The significance of Nasa’s press conference this week is that the descendants of any ancient life could still be at home on the planet, and within easy reach of a new generation of landers.

The agency presented news about dark streaks that appear on the walls of some Martian craters and cliffs during warm weather, known as recurrent slope lineae. Scientists reported that they were caused by briny, liquid water staining the dry sand. It’s reasonable to think that much of the water comes from aquifers, extensive underground reservoirs that huddle just below Mars’s dry surface.

Of course, this water would be useful for human expeditions to the red planet. But the truly revolutionary thing is that the lineae are signposts telling us where we should search for Martian natives. All we need do is land a robotic craft near one of these features, scoop up the salty mud, put it under a microscope, and check for anything that wiggles. Voila: life in space.

Indeed, this is such an appealing idea that it may sway Nasa’s approach to searching for life on Mars.

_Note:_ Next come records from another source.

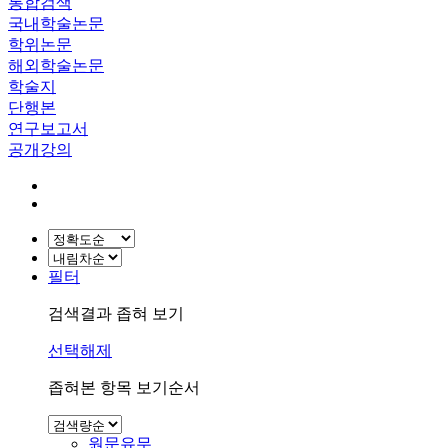
통합검색
국내학술논문
학위논문
해외학술논문
학술지
단행본
연구보고서
공개강의
필터
검색결과 좁혀 보기
선택해제
좁혀본 항목 보기순서
원문유무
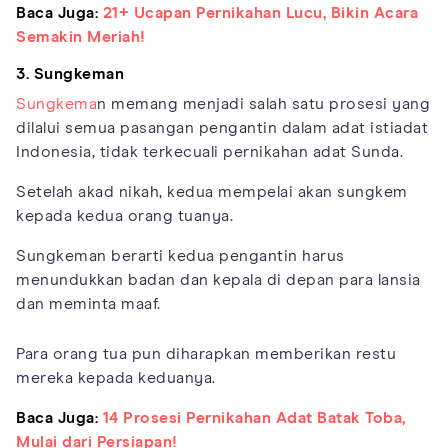
Baca Juga:
21+ Ucapan Pernikahan Lucu, Bikin Acara
Semakin Meriah!
3. Sungkeman
Sungkema
n memang menjadi salah satu prosesi yang
dilalui semua pasangan pengantin dalam adat istiadat
Indonesia, tidak terkecuali pernikahan adat Sunda.
Setelah akad nikah, kedua mempelai akan sungkem
kepada kedua orang tuanya.
Sungkeman berarti kedua pengantin harus
menundukkan badan dan kepala di depan para lansia
dan meminta maaf.
Para orang tua pun diharapkan memberikan restu
mereka kepada keduanya.
Baca Juga:
14 Prosesi Pernikahan Adat Batak Toba,
Mulai dari Persiapan!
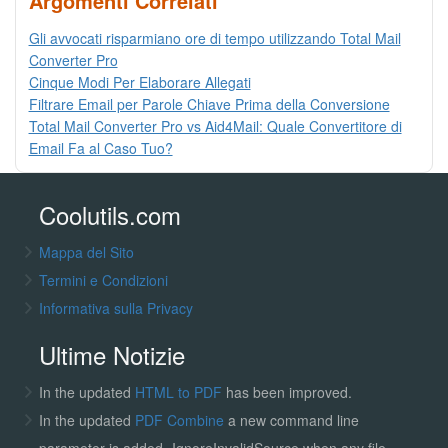
Argomenti Correlati
Gli avvocati risparmiano ore di tempo utilizzando Total Mail
Converter Pro
Cinque Modi Per Elaborare Allegati
Filtrare Email per Parole Chiave Prima della Conversione
Total Mail Converter Pro vs Aid4Mail: Quale Convertitore di
Email Fa al Caso Tuo?
Coolutils.com
Mappa del Sito
Termini e Condizioni
Informativa sulla Privacy
Ultime Notizie
In the updated
HTML to PDF
has been improved.
In the updated
PDF Combine
a new command line
parameter is added -IgnoreInvalidSource when any file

After Viking, the space agency concluded that a hunt for biology in only a few places was expensive and inconclusive. It was misled by the fact that on Earth you can find life everywhere.

Consequently, Nasa shifted gears and began searching for habitats, such as the beds of ancient lakes, where it might find the fossil remains of life that is long gone. By looking for extinct rather than extant life, it could sample all of Martian geologic history.

Nasa fans call that approach “methodical”. But critics call it “too conservative”, and it’s now possible that the lineae story will prompt a reappraisal of this longstanding philosophy.

The lineae are like Xs on a treasure map, obvious places to look for life, and begging to be explored. And if Nasa doesn’t wish to send robots to these tantalising spots, some other organisation may.

Finding life in hidden reservoirs beneath the crimson sands of Mars would be revelatory. If the biochemistry of these microbes was the same as ours, we would suspect that rocks from long ago carried their ancestors to Earth. And that would mean – deep in our DNA – that we are Martians.

But if not, if we find life that’s unrelated to ours, then we’ll know of two worlds that have spawned biology – and will confront the unavoidable fact that the universe is teeming with living things.